- Opening Delimiter -

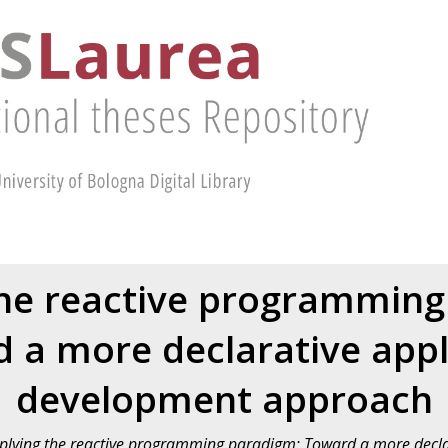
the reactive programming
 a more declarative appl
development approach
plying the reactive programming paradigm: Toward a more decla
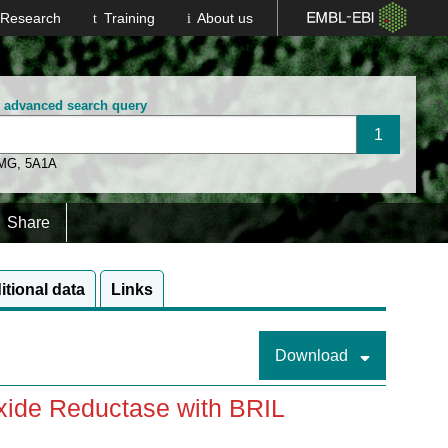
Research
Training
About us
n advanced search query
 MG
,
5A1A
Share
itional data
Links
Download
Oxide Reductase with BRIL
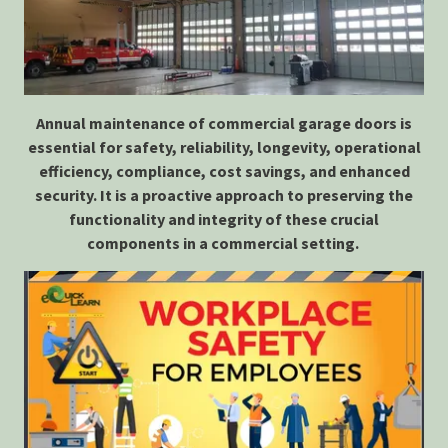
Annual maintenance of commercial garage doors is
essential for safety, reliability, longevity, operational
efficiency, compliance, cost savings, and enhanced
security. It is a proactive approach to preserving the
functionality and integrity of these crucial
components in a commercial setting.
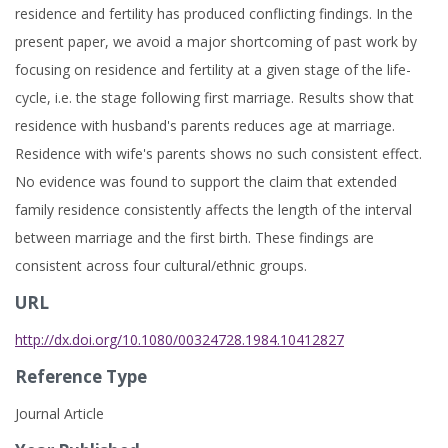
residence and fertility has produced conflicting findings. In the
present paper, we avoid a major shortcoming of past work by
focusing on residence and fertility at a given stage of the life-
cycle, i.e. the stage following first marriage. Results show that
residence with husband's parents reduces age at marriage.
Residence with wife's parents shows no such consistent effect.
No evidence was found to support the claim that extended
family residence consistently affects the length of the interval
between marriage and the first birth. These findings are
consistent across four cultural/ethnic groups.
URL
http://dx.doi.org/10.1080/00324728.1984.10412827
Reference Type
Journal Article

- Closing Delimiter -
- Opening Delimiter -

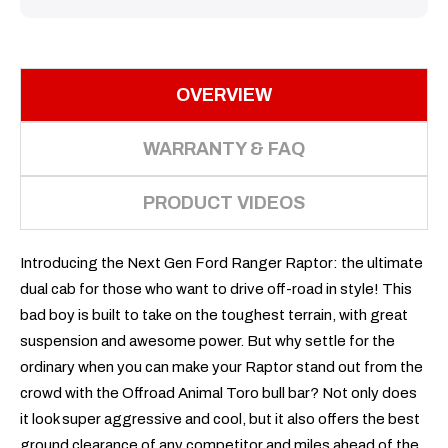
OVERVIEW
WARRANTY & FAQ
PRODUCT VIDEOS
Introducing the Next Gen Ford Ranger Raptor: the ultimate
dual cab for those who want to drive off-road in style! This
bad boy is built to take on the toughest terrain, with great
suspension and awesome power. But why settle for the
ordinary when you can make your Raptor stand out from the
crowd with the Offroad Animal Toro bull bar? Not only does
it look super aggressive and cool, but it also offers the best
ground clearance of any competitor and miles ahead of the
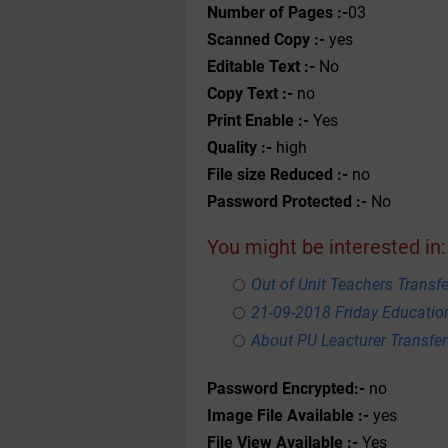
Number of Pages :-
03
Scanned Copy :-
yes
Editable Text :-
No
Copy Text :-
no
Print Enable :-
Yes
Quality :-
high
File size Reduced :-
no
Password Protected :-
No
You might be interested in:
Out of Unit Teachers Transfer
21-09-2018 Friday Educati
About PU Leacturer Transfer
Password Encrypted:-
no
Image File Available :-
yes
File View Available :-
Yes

- Closing Delimiter -
- Opening Delimiter -

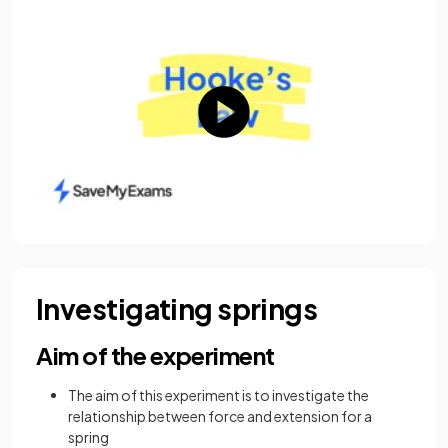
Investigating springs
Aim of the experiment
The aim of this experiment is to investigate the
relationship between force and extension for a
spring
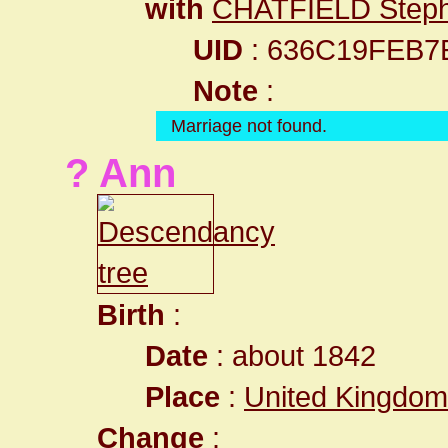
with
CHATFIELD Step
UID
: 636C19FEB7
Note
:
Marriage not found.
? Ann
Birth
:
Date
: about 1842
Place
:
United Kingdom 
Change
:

- Closing Delimiter -

Could you restate word for word the lines above from the one containing "family residence consistently" through the one containing "Journal Article", both included, and nothing else?

family residence consistently affects the length of the interval
between marriage and the first birth. These findings are
consistent across four cultural/ethnic groups.
URL
http://dx.doi.org/10.1080/00324728.1984.10412827
Reference Type
Journal Article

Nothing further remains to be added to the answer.